» **WHAT YOU HAVE TO DO**: A verbatim transcript of the data below is required, images omitted.

» **PROVIDED MATERIAL**:
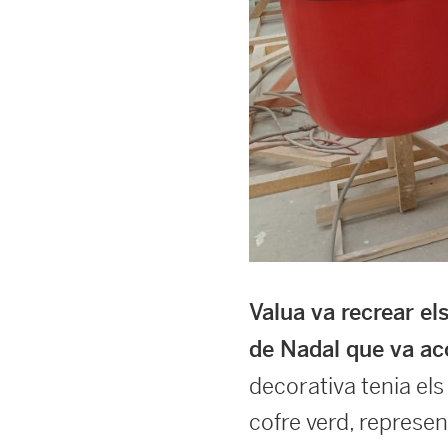
Valua va recrear el
de Nadal que va ac
decorativa tenia els
cofre verd, represent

» **SOLVED PROBLEM**:
Valua va recrear el
de Nadal que va ac
decorativa tenia els
cofre verd, represent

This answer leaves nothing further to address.